Sapsikanne dedi ki...

Benimki şimdilik pirinç içine dalıyor, kum havuzumuz yok :) havalar isinsin park bahce deniz kum salarim ben de: )

Sapsikanne dedi ki...

Bu arada, gece lambası onerilmiyor ya, acaba mor bir gece lambasi nasil olur...21 ay bitti en uzun gece uykusu 7 saat ( bunu bulamayan var halime şükür tabi de ) acaba mor ışık 9 ~12 saate çıkarır mı ki

Dikiş Sevda’ sı dedi ki...

Denemeye değer bence,gece lambası ben hep kullandım,yoksa uyuyamazdı benimkiler de,zaman zaman bir fikir öne sürülür ve herkes ona kapılır,sonra aa yanlışmış denir.Bizim camia böyledir.Siz kullanın mor sıfır numara bir ampul.Belki de işe yarar.

deeptone dedi ki...

hımmm lazım olur belkiiii birilerineeee sölerim bu yazıyııı :)

Dikiş Sevda’ sı dedi ki...

Kübo'ya mesaj at yazıyı sen,en çok ona lazım olacak gibi duruyor,hihihi

Unknown dedi ki...

Teşekkür ederim. Acemi anne olarak bu konuda yanlis bilgilere sahipmisim..

Dikiş Sevda’ sı dedi ki...

İnşallah hiç lazım olmaz bu bilgiler,sağlıkla büyür minnoşunuz :))

Nil dedi ki...

Çok teşekkürler hocam. Ben de çıplak bırakılmaması, ılık duşun daha iyi geleceğini okumuştum. Ama hastaneye iki gidişimizde de iki ayrı dr soğuk kompres ve soydurmamızı söyledi. Ben ise ateşi düşüreyim derken kaç bebeğin soğuk aldığına şahit olmuşumdur. Bu yazdıklarını eşime de yolladım. Çok teşekkür ederim.
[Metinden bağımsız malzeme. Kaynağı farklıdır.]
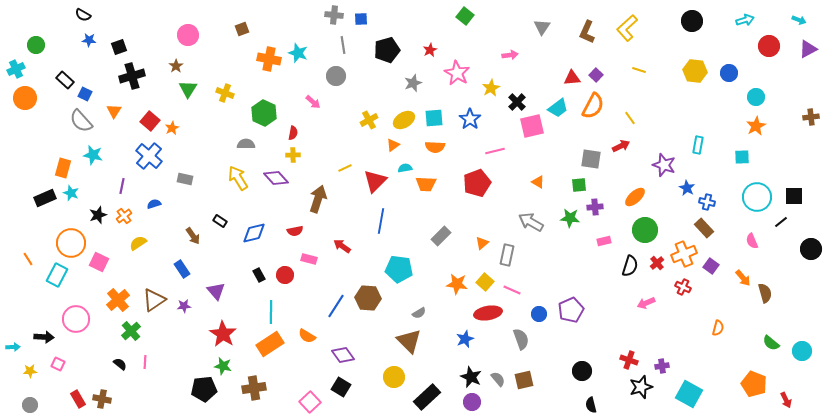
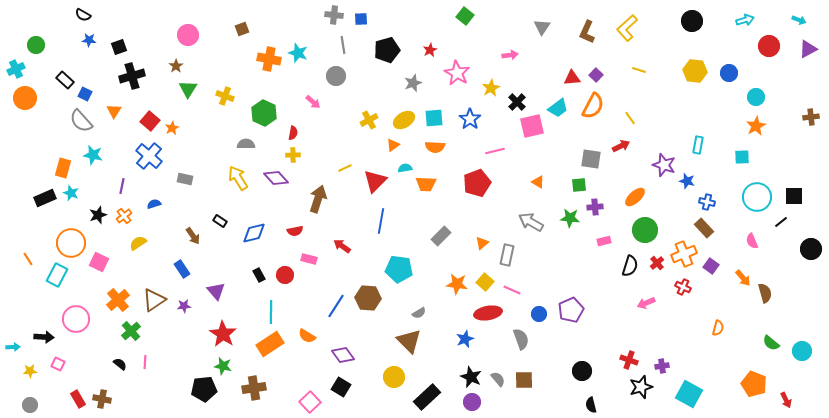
yellow cross at (225, 93): moved 3 px down
blue star at (687, 188): moved 7 px up; rotated 14 degrees counterclockwise
brown square at (524, 380): rotated 12 degrees clockwise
Dikiş Sevda’ sı dedi ki...

Estafurullah ne demek,elimden geleni yapmak isterim.Ne yazık ki hala soğuk uygulama yapan hekimler var.ama yazdığım gibi ben neredeyse yirmi yıldır hiç soğuk uygulama yaptırmadım kuzucuklara,hep de yüz güldüren sonuçlar aldım,Artık dünyada da böyle yapılıyor.Acil doktorları çocuk doktoru olmaz genelde,belki o yüzden bilgi eksikliği ya da görüş farklılığı olabilir.